Dataset entries
● ● ●

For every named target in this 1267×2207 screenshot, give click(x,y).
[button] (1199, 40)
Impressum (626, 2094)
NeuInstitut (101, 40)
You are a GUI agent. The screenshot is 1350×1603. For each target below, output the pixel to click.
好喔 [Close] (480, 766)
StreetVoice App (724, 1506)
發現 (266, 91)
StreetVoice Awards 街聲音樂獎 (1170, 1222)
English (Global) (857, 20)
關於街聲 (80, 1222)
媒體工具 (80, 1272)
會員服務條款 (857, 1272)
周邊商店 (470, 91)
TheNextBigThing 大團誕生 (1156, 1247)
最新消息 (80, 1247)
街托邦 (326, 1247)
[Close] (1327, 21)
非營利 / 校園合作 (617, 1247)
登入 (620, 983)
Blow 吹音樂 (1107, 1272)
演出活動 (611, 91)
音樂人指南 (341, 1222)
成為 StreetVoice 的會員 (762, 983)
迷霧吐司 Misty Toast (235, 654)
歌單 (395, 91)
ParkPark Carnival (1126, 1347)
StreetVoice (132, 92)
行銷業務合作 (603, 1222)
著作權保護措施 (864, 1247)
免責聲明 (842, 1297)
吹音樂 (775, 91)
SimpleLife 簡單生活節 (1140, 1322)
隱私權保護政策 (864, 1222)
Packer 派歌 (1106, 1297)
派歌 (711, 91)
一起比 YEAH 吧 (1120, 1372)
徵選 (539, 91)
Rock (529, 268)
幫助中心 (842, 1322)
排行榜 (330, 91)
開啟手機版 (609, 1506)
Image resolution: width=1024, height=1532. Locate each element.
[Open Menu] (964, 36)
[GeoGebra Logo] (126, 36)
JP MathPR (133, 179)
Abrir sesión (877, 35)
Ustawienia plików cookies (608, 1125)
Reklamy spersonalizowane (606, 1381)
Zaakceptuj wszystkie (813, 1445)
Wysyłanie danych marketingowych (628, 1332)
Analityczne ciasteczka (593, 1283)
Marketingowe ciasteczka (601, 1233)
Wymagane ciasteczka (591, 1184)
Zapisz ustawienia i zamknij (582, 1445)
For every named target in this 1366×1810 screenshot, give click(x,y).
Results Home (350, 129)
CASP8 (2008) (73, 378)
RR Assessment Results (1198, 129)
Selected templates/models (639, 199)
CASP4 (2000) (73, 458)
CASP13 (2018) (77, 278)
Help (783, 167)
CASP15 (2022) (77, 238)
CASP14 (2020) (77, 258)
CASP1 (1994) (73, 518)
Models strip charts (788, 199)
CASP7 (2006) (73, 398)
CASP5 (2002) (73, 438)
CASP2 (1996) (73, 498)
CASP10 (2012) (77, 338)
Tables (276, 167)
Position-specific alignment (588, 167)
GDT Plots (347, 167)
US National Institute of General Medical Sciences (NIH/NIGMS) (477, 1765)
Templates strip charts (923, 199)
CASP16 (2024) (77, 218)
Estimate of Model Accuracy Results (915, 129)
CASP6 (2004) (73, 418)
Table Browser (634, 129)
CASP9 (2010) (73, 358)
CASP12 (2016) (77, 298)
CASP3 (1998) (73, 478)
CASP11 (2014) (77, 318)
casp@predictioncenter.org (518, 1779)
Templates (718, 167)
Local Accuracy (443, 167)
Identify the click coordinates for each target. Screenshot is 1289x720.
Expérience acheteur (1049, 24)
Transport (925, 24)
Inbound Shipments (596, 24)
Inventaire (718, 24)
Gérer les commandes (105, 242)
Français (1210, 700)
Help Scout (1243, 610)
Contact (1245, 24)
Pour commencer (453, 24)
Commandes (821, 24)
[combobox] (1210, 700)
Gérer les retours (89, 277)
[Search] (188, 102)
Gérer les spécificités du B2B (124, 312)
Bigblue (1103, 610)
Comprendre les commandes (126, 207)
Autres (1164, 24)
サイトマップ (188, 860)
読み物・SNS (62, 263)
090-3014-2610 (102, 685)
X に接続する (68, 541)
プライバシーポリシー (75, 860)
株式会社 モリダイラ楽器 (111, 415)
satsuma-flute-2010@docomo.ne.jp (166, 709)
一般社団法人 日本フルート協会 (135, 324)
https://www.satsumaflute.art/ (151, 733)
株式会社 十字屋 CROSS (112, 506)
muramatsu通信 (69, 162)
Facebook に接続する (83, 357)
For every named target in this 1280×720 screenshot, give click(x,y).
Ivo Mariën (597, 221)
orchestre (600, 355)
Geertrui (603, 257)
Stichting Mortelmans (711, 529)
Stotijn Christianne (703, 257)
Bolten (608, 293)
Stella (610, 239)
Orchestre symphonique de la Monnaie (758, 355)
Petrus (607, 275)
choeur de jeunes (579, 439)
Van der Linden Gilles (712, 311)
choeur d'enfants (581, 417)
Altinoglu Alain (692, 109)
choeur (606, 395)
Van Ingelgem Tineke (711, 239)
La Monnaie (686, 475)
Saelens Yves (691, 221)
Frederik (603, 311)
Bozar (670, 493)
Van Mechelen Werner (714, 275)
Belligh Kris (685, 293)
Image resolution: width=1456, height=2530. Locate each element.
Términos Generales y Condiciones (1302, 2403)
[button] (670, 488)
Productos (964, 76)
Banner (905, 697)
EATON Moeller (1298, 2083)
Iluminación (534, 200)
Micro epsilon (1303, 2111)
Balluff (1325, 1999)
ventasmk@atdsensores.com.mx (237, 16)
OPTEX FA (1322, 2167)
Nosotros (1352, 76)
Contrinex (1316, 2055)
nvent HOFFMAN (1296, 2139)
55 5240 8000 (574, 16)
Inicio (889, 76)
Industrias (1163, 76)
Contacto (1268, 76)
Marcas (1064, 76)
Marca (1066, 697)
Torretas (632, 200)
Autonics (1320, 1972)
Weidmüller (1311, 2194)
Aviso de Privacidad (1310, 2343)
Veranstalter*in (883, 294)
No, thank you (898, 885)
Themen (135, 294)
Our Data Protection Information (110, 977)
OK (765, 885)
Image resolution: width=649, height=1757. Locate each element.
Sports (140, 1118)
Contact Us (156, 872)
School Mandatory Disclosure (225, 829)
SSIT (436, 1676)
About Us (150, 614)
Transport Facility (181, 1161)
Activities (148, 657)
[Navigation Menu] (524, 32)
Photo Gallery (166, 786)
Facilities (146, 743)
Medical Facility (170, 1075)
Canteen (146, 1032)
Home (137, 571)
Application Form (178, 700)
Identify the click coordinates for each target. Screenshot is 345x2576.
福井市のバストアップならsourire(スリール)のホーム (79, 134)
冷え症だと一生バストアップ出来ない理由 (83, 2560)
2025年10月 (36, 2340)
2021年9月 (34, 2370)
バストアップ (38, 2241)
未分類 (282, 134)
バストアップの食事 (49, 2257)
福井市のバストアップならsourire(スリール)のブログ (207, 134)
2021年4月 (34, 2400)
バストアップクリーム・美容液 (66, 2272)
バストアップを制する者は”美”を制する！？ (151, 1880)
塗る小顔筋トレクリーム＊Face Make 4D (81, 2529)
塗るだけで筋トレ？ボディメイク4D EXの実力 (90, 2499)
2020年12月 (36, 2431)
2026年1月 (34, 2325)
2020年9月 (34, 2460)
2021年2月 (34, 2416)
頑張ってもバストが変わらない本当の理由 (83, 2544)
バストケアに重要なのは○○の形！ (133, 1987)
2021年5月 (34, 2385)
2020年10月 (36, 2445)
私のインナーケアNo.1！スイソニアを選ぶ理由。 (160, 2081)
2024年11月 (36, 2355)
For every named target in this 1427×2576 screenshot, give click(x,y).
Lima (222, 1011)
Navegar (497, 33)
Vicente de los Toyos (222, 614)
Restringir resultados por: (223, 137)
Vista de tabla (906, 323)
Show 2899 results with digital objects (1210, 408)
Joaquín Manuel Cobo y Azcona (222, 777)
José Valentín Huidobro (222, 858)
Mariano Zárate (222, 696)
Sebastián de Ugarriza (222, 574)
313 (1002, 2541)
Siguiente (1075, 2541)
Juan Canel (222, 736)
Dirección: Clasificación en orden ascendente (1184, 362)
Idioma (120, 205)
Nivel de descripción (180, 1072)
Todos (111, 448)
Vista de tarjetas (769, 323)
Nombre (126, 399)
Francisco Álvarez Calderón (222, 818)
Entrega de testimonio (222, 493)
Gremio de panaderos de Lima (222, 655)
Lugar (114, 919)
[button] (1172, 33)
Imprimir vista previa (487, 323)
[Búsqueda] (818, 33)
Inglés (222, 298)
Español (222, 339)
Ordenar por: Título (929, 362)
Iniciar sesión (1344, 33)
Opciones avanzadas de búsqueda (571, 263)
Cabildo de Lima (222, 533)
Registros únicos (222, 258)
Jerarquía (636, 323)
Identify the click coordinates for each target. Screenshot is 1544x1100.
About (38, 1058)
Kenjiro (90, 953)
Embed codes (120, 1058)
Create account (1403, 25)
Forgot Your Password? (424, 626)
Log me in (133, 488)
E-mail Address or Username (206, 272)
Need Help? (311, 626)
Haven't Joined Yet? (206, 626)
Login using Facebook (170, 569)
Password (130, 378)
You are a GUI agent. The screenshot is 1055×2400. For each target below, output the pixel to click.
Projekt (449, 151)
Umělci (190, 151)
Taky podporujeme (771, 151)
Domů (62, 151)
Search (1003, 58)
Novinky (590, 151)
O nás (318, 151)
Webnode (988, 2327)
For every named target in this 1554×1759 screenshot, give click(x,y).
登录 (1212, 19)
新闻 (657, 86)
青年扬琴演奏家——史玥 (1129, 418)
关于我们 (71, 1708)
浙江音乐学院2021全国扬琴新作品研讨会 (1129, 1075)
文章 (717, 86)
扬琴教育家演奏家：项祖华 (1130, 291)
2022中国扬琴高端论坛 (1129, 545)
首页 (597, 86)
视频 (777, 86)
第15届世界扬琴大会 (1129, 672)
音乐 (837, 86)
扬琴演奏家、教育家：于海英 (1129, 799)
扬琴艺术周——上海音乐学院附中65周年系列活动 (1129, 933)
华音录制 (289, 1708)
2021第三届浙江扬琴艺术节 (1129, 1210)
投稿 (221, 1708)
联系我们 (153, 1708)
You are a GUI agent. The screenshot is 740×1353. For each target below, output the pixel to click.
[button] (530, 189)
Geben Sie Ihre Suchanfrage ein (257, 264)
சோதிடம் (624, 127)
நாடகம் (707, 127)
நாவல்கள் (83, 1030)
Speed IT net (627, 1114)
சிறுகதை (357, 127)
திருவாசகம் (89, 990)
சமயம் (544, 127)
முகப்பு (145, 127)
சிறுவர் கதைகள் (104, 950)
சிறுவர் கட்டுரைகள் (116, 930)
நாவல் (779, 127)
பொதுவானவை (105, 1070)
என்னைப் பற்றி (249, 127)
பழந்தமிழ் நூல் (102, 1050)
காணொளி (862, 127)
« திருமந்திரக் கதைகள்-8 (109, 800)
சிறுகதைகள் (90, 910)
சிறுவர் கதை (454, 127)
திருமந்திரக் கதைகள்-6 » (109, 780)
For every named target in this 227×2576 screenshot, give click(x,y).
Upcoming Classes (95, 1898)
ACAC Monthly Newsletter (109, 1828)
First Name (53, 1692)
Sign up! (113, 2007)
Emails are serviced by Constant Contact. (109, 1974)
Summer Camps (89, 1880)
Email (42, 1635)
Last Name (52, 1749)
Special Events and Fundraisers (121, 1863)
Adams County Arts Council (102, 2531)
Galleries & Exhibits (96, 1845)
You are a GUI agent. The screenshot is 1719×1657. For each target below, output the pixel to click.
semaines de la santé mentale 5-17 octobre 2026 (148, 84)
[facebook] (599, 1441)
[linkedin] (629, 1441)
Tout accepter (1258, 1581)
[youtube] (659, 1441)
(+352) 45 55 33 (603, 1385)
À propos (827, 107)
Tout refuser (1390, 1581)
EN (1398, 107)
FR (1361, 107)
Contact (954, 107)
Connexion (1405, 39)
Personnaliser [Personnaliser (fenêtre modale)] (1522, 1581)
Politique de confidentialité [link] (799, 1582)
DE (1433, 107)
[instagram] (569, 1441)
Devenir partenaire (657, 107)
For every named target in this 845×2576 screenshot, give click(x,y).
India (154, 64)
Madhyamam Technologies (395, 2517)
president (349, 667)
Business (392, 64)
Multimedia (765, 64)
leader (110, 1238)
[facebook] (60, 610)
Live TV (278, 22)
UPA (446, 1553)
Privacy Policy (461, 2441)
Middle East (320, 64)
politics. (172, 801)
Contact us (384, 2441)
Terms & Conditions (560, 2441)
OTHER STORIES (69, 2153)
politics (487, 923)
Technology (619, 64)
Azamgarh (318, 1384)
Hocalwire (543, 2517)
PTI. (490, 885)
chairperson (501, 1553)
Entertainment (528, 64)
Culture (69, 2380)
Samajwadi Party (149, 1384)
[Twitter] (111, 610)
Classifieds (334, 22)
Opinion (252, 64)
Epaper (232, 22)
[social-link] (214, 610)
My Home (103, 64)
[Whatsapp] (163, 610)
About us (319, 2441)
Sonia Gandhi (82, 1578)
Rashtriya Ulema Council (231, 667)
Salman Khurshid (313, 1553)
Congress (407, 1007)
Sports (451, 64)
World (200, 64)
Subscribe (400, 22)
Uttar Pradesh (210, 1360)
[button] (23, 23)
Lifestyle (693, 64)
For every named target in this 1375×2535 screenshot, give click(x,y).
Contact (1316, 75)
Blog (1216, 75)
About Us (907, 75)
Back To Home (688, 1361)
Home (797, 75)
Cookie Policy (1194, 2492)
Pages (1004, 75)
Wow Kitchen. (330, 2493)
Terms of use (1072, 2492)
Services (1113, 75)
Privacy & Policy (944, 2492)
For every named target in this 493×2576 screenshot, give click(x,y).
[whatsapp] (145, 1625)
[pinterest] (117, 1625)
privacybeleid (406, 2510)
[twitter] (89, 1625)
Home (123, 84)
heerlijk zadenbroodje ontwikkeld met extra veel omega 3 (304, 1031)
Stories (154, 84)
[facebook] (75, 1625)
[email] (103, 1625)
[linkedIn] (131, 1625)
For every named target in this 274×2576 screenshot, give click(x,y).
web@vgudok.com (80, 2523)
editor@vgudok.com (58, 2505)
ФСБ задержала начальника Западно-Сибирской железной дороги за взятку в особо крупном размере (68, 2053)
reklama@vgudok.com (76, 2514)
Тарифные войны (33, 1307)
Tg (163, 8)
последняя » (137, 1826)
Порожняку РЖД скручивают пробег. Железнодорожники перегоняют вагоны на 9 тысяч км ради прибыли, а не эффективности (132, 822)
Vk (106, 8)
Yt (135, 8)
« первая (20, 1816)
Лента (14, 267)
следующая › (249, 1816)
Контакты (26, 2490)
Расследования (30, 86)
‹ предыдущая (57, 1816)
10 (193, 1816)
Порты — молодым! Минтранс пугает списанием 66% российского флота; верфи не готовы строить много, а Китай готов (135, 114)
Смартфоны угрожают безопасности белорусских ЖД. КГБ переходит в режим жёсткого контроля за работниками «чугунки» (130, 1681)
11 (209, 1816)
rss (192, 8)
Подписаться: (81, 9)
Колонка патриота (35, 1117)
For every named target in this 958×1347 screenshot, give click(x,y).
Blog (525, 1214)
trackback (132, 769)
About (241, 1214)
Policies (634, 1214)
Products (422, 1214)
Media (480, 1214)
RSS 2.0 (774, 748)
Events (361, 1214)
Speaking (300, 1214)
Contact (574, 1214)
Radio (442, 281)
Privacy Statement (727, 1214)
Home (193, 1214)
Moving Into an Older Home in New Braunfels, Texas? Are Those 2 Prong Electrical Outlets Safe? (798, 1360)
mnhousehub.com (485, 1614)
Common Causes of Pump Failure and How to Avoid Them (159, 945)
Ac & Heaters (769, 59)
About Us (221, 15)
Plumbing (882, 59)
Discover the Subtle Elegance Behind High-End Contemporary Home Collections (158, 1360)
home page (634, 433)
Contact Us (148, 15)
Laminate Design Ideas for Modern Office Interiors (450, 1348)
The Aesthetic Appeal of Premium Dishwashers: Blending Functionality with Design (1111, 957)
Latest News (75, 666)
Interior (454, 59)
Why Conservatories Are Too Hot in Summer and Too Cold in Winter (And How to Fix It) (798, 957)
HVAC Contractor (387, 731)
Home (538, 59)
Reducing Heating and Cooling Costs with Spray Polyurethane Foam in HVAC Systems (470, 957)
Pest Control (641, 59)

● ● ●

_Assignment_
The lines above from the one containing "Banner (905, 697)" through the one containing "Photo Gallery (166, 786)" are to be set down exactly, and no others.

_Response to this exercise_
Banner (905, 697)
EATON Moeller (1298, 2083)
Iluminación (534, 200)
Micro epsilon (1303, 2111)
Balluff (1325, 1999)
ventasmk@atdsensores.com.mx (237, 16)
OPTEX FA (1322, 2167)
Nosotros (1352, 76)
Contrinex (1316, 2055)
nvent HOFFMAN (1296, 2139)
55 5240 8000 (574, 16)
Inicio (889, 76)
Industrias (1163, 76)
Contacto (1268, 76)
Marcas (1064, 76)
Marca (1066, 697)
Torretas (632, 200)
Autonics (1320, 1972)
Weidmüller (1311, 2194)
Aviso de Privacidad (1310, 2343)
Veranstalter*in (883, 294)
No, thank you (898, 885)
Themen (135, 294)
Our Data Protection Information (110, 977)
OK (765, 885)
Image resolution: width=649, height=1757. Locate each element.
Sports (140, 1118)
Contact Us (156, 872)
School Mandatory Disclosure (225, 829)
SSIT (436, 1676)
About Us (150, 614)
Transport Facility (181, 1161)
Activities (148, 657)
[Navigation Menu] (524, 32)
Photo Gallery (166, 786)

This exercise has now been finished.